NEW YORK, Sept. 17 (Xinhua) -- A handscroll in cursive script by Chinese calligrapher Zhu Yunming sold for 1.6 million U.S. dollars, the top selling lot of the Asian Art Week that just concluded over the weekend in Sotheby's New York.
The price of the handscroll, named "Ode to the Goddess of the Luo River," was 400,000 dollars higher than the high estimate.
Zhu was one of the most critical calligraphers from the Ming Dynasty (1368-1644) known for his uninhabited lifestyle and iconoclastic thinking. The piece was a gift to his close friend Xie Yong.
The handscroll exhibits the classical beauty of the calligrapher's cursive scripts, and its imposing scale is considered extremely rare for his calligraphies.
The lot was part of the auction of "fine classical Chinese paintings & calligraphy" that included works by Zhu and modern masters such as Qi Baishi, Wu Hufan, Wu Changshuo, among others.

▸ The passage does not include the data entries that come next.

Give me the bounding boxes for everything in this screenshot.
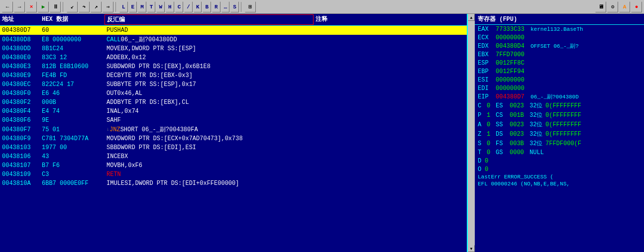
flag-name: P — [478, 112, 485, 119]
flag-value: 0 — [487, 149, 494, 156]
letter-slash-button[interactable]: / — [184, 1, 193, 12]
reg-value[interactable]: 0012FF8C — [496, 60, 531, 67]
disasm-cell-hex: 83C3 12 — [40, 53, 105, 62]
run-to-button[interactable]: ⇒ — [103, 1, 113, 12]
step-into-button[interactable]: ↙ — [67, 1, 78, 12]
pause-button[interactable]: ⏸ — [50, 1, 61, 12]
disasm-cell-addr: 004380F6 — [0, 116, 40, 125]
disasm-row[interactable]: 004380EC822C24 17SUB BYTE PTR SS:[ESP],0… — [0, 80, 467, 89]
disasm-row[interactable]: 004381031977 00SBB DWORD PTR DS:[EDI],ES… — [0, 143, 467, 152]
scroll-up-button[interactable]: ▲ — [468, 14, 475, 21]
disasm-cell-hex: E6 46 — [40, 89, 105, 98]
disasm-row[interactable]: 00438107B7 F6MOV BH,0xF6 — [0, 161, 467, 170]
seg-selector: 003B — [510, 140, 528, 147]
disasm-row[interactable]: 004380F0E6 46OUT 0x46,AL — [0, 89, 467, 98]
seg-name: SS — [496, 121, 508, 128]
seg-base: 7FFDF000(F — [545, 140, 641, 147]
instruction-part: BYTE PTR DS:[EBX-0x3] — [117, 72, 193, 79]
flag-value: 1 — [487, 112, 494, 119]
disasm-cell-hex: E8 00000000 — [40, 35, 105, 44]
register-row: EDX004380D4OFFSET 06_-_副? — [475, 42, 644, 50]
grid-button[interactable]: ⊞ — [245, 1, 256, 12]
reg-name: EAX — [478, 26, 496, 33]
letter-M-button[interactable]: M — [138, 1, 146, 12]
disasm-cell-hex: 43 — [40, 152, 105, 161]
flag-name: C — [478, 102, 485, 109]
eip-value[interactable]: 004380D7 — [496, 93, 531, 100]
disasm-cell-instruction: DEC BYTE PTR DS:[EBX-0x3] — [105, 71, 314, 80]
disasm-row[interactable]: 004380F775 01↓ JNZ SHORT 06_-_副?004380FA — [0, 125, 467, 134]
disasm-cell-hex: 9E — [40, 116, 105, 125]
d-flag-row: D0 — [475, 157, 644, 165]
reg-value[interactable]: 00000000 — [496, 34, 531, 41]
disasm-cell-hex: 1977 00 — [40, 143, 105, 152]
reg-value[interactable]: 00000000 — [496, 77, 531, 84]
disasm-cell-addr: 00438109 — [0, 170, 40, 179]
disasm-row[interactable]: 004380E083C3 12ADD EBX,0x12 — [0, 53, 467, 62]
disasm-scrollbar[interactable]: ▲ ▼ — [468, 14, 475, 252]
disasm-row[interactable]: 004380D8E8 00000000CALL 06_-_副?004380DD — [0, 35, 467, 44]
reg-value[interactable]: 004380D4 — [496, 43, 531, 50]
disasm-cell-hex: FE4B FD — [40, 71, 105, 80]
flag-name: T — [478, 149, 485, 156]
disasm-row[interactable]: 004380D760PUSHAD — [0, 26, 467, 35]
step-over-button[interactable]: ↷ — [79, 1, 90, 12]
segment-row: C0ES002332位0(FFFFFFFF — [475, 101, 644, 110]
letter-L-button[interactable]: L — [119, 1, 128, 12]
instruction-part: OUT — [107, 90, 117, 97]
instruction-part: 06_-_副?004380DD — [121, 35, 177, 44]
disasm-row[interactable]: 00438109C3RETN — [0, 170, 467, 179]
instruction-part: IMUL — [107, 180, 121, 187]
disasm-cell-comment — [314, 134, 467, 143]
disasm-row[interactable]: 0043810643INC EBX — [0, 152, 467, 161]
header-hex: HEX 数据 — [40, 14, 105, 25]
answer-button[interactable]: A — [619, 1, 630, 12]
main-container: 地址 HEX 数据 反汇编 注释 004380D760PUSHAD004380D… — [0, 14, 644, 252]
disasm-cell-comment — [314, 170, 467, 179]
letter-dots-button[interactable]: … — [221, 1, 230, 12]
letter-B-button[interactable]: B — [203, 1, 211, 12]
letter-W-button[interactable]: W — [156, 1, 165, 12]
lasterr-text: LastErr ERROR_SUCCESS ( — [478, 174, 553, 180]
flag-value: 0 — [485, 158, 492, 165]
disassembly-body[interactable]: 004380D760PUSHAD004380D8E8 00000000CALL … — [0, 26, 467, 252]
disasm-row[interactable]: 004380F4E4 74IN AL,0x74 — [0, 107, 467, 116]
disasm-row[interactable]: 004380F9C781 7304D77AMOV DWORD PTR DS:[E… — [0, 134, 467, 143]
forward-button[interactable]: → — [14, 1, 25, 12]
disasm-row[interactable]: 004380F2000BADD BYTE PTR DS:[EBX],CL — [0, 98, 467, 107]
reg-name: ESP — [478, 60, 496, 67]
flag-name: Z — [478, 131, 485, 138]
step-out-button[interactable]: ↗ — [91, 1, 102, 12]
letter-E-button[interactable]: E — [129, 1, 137, 12]
instruction-part: RETN — [107, 171, 121, 178]
close-button[interactable]: × — [26, 1, 37, 12]
header-disasm: 反汇编 — [105, 14, 314, 25]
back-button[interactable]: ← — [2, 1, 13, 12]
reg-desc: 06_-_副?004380D — [531, 93, 641, 100]
reg-value[interactable]: 7FFD7000 — [496, 51, 531, 58]
reg-value[interactable]: 0012FF94 — [496, 68, 531, 75]
letter-K-button[interactable]: K — [194, 1, 202, 12]
disasm-row[interactable]: 004380F69ESAHF — [0, 116, 467, 125]
settings-button[interactable]: ⚙ — [607, 1, 618, 12]
letter-S-button[interactable]: S — [230, 1, 239, 12]
disasm-row[interactable]: 0043810A6BB7 0000E0FFIMUL ESI,DWORD PTR … — [0, 179, 467, 188]
letter-C-button[interactable]: C — [175, 1, 184, 12]
record-button[interactable]: ● — [631, 1, 642, 12]
disasm-row[interactable]: 004380E9FE4B FDDEC BYTE PTR DS:[EBX-0x3] — [0, 71, 467, 80]
reg-value[interactable]: 00000000 — [496, 85, 531, 92]
play-button[interactable]: ▶ — [38, 1, 49, 12]
scroll-down-button[interactable]: ▼ — [468, 245, 475, 252]
seg-name: DS — [496, 131, 508, 138]
letter-R-button[interactable]: R — [212, 1, 220, 12]
disasm-cell-comment — [314, 71, 467, 80]
letter-H-button[interactable]: H — [166, 1, 174, 12]
monitor-button[interactable]: 🖥 — [595, 1, 606, 12]
disasm-row[interactable]: 004380DD8B1C24MOV EBX,DWORD PTR SS:[ESP] — [0, 44, 467, 53]
letter-T-button[interactable]: T — [147, 1, 156, 12]
disasm-row[interactable]: 004380E3812B E8B10600SUB DWORD PTR DS:[E… — [0, 62, 467, 71]
instruction-part: DWORD PTR DS:[EBX],0x6B1E8 — [117, 63, 211, 70]
disasm-cell-instruction: MOV DWORD PTR DS:[ECX+0x7AD70473],0x738 — [105, 134, 314, 143]
sep2 — [115, 2, 117, 12]
reg-value[interactable]: 77333C33 — [496, 26, 531, 33]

A series of seven auctions were carried out during Sotheby's Asian Art Week. They featured more than 1,200 exceptional examples of Chinese works of art, Korean art, Buddhist art, Chinese paintings and calligraphy.
One of the auctions that was eye-catching featured a selection of over 300 Chinese works of art originally gifted by Florence and Herbert Irving to the Metropolitan Museum of Art.

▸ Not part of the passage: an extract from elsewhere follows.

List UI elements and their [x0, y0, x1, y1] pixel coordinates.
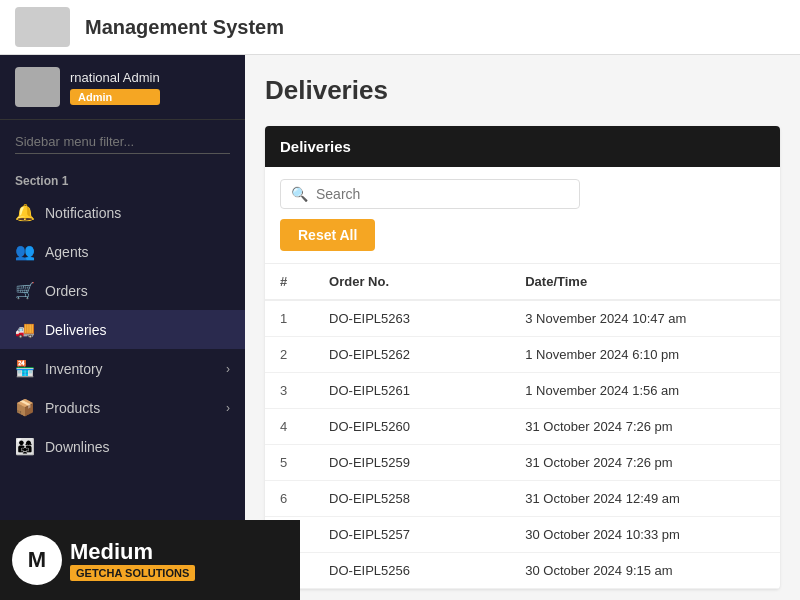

The auction was led by a massive spinach-green jade "dragon" washer, which fetched 1.3 million dollars, more than eight times its high estimate of 150,000 dollars.

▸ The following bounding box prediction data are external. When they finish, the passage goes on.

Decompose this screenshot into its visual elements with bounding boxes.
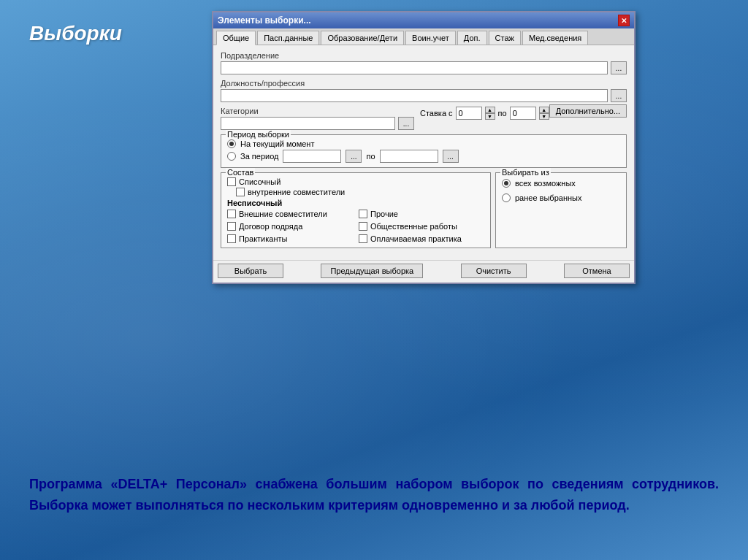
dopolnitelno-button[interactable]: Дополнительно... bbox=[549, 104, 627, 118]
sostav-box: Состав Списочный внутренние совместители… bbox=[221, 172, 491, 248]
podrazdelenie-input[interactable] bbox=[221, 61, 608, 74]
dialog-buttons-row: Выбрать Предыдущая выборка Очистить Отме… bbox=[213, 260, 634, 283]
vybrat-option2-radio[interactable] bbox=[502, 193, 511, 202]
kategorii-label: Категории bbox=[221, 107, 414, 115]
praktikanty-checkbox[interactable] bbox=[227, 234, 236, 243]
oplachivaemaya-checkbox[interactable] bbox=[359, 234, 367, 243]
period-date1-browse[interactable]: ... bbox=[346, 150, 362, 163]
oplachivaemaya-label: Оплачиваемая практика bbox=[370, 234, 462, 243]
kategorii-row: ... bbox=[221, 117, 414, 130]
spisochny-row: Списочный bbox=[227, 177, 484, 186]
podrazdelenie-browse-button[interactable]: ... bbox=[611, 61, 627, 74]
po-up[interactable]: ▲ bbox=[539, 107, 549, 113]
obshchestvennye-label: Общественные работы bbox=[370, 222, 457, 231]
prochie-label: Прочие bbox=[370, 210, 398, 218]
tab-voin-uchet[interactable]: Воин.учет bbox=[405, 31, 456, 45]
period-option2-radio[interactable] bbox=[227, 152, 236, 161]
vybrat-box: Выбирать из всех возможных ранее выбранн… bbox=[495, 172, 627, 248]
vybrat-option1-label: всех возможных bbox=[515, 179, 576, 188]
dogovor-checkbox[interactable] bbox=[227, 222, 236, 231]
vnutrennie-checkbox[interactable] bbox=[236, 188, 245, 196]
stavka-c-spinners: ▲ ▼ bbox=[485, 107, 495, 120]
tab-obrazovanie[interactable]: Образование/Дети bbox=[321, 31, 404, 45]
nespisochny-checkboxes: Внешние совместители Прочие Договор подр… bbox=[227, 208, 484, 245]
dolzhnost-row: ... bbox=[221, 89, 627, 102]
period-date2-browse[interactable]: ... bbox=[443, 150, 459, 163]
vybrat-option1-row: всех возможных bbox=[502, 179, 620, 188]
period-option2-label: За период bbox=[240, 152, 278, 161]
vybrat-legend: Выбирать из bbox=[500, 168, 551, 177]
po-input[interactable] bbox=[510, 107, 536, 120]
dialog-window: Элементы выборки... ✕ Общие Пасп.данные … bbox=[212, 11, 636, 284]
tab-med-svedeniya[interactable]: Мед.сведения bbox=[522, 31, 588, 45]
praktikanty-row: Практиканты bbox=[227, 234, 353, 243]
vneshnye-row: Внешние совместители bbox=[227, 210, 353, 218]
stavka-c-down[interactable]: ▼ bbox=[485, 113, 495, 120]
period-po-label: по bbox=[366, 152, 375, 161]
dolzhnost-browse-button[interactable]: ... bbox=[611, 89, 627, 102]
podrazdelenie-group: Подразделение ... bbox=[221, 51, 627, 74]
period-option1-row: На текущий момент bbox=[227, 139, 620, 148]
tab-pasp-dannye[interactable]: Пасп.данные bbox=[257, 31, 319, 45]
po-label: по bbox=[498, 109, 507, 118]
period-option1-radio[interactable] bbox=[227, 139, 236, 148]
period-option1-label: На текущий момент bbox=[240, 139, 314, 148]
predydushaya-button[interactable]: Предыдущая выборка bbox=[321, 264, 423, 278]
tab-stazh[interactable]: Стаж bbox=[489, 31, 521, 45]
obshchestvennye-checkbox[interactable] bbox=[359, 222, 367, 231]
obshchestvennye-row: Общественные работы bbox=[359, 222, 484, 231]
oplachivaemaya-row: Оплачиваемая практика bbox=[359, 234, 484, 243]
stavka-c-input[interactable] bbox=[456, 107, 482, 120]
period-option2-row: За период ... по ... bbox=[227, 150, 620, 163]
tab-obshchie[interactable]: Общие bbox=[216, 31, 256, 45]
vybrat-option2-label: ранее выбранных bbox=[515, 193, 581, 202]
stavka-c-label: Ставка с bbox=[420, 109, 453, 118]
dolzhnost-group: Должность/профессия ... Дополнительно... bbox=[221, 79, 627, 102]
tab-bar: Общие Пасп.данные Образование/Дети Воин.… bbox=[213, 28, 634, 45]
spisochny-label: Списочный bbox=[239, 177, 280, 186]
period-date2-input[interactable] bbox=[380, 150, 438, 163]
kategorii-input[interactable] bbox=[221, 117, 395, 130]
vneshnye-checkbox[interactable] bbox=[227, 210, 236, 218]
dogovor-row: Договор подряда bbox=[227, 222, 353, 231]
close-button[interactable]: ✕ bbox=[618, 15, 630, 26]
period-date1-input[interactable] bbox=[283, 150, 341, 163]
period-box: Период выборки На текущий момент За пери… bbox=[221, 134, 627, 168]
tab-dop[interactable]: Доп. bbox=[457, 31, 487, 45]
vneshnye-label: Внешние совместители bbox=[239, 210, 327, 218]
dialog-content: Подразделение ... Должность/профессия ..… bbox=[213, 45, 634, 260]
kategorii-left: Категории ... bbox=[221, 107, 414, 130]
dolzhnost-input[interactable] bbox=[221, 89, 608, 102]
page-title: Выборки bbox=[29, 22, 122, 45]
spisochny-checkbox[interactable] bbox=[227, 177, 236, 186]
dialog-titlebar: Элементы выборки... ✕ bbox=[213, 12, 634, 28]
vybrat-option2-row: ранее выбранных bbox=[502, 193, 620, 202]
po-spinners: ▲ ▼ bbox=[539, 107, 549, 120]
prochie-row: Прочие bbox=[359, 210, 484, 218]
podrazdelenie-row: ... bbox=[221, 61, 627, 74]
dolzhnost-label: Должность/профессия bbox=[221, 79, 627, 88]
period-legend: Период выборки bbox=[226, 130, 291, 139]
praktikanty-label: Практиканты bbox=[239, 234, 287, 243]
ochistit-button[interactable]: Очистить bbox=[461, 264, 527, 278]
po-down[interactable]: ▼ bbox=[539, 113, 549, 120]
dialog-title: Элементы выборки... bbox=[218, 15, 311, 26]
description-text: Программа «DELTA+ Персонал» снабжена бол… bbox=[29, 474, 719, 516]
kategorii-section: Категории ... Ставка с ▲ ▼ по ▲ ▼ bbox=[221, 107, 549, 130]
bottom-section: Состав Списочный внутренние совместители… bbox=[221, 172, 627, 248]
vybrat-option1-radio[interactable] bbox=[502, 179, 511, 188]
nespisochny-label: Несписочный bbox=[227, 199, 484, 207]
otmena-button[interactable]: Отмена bbox=[564, 264, 630, 278]
sostav-legend: Состав bbox=[226, 168, 255, 177]
vnutrennie-row: внутренние совместители bbox=[236, 188, 484, 196]
dogovor-label: Договор подряда bbox=[239, 222, 302, 231]
stavka-c-up[interactable]: ▲ bbox=[485, 107, 495, 113]
vybrat-button[interactable]: Выбрать bbox=[218, 264, 283, 278]
prochie-checkbox[interactable] bbox=[359, 210, 367, 218]
stavka-group: Ставка с ▲ ▼ по ▲ ▼ bbox=[420, 107, 549, 120]
kategorii-browse-button[interactable]: ... bbox=[398, 117, 414, 130]
podrazdelenie-label: Подразделение bbox=[221, 51, 627, 60]
vnutrennie-label: внутренние совместители bbox=[248, 188, 345, 196]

The washer was hewn from a massive jade boulder and carved to the exterior with powerful dragons writhing through swirling clouds and turbulent seas.
Angela McAteer, Sotheby's head of Chinese works of art department in New York, said the auction house was very pleased with the results.
"Overall, works emerging from well-known and provenanced collections captured the attention and enthusiasm of the market," McAteer said, noting that bidding on Chinese art was incredibly robust.
The auctions achieved 37.4 million dollars, up 10.3 percent compared to the same period last year.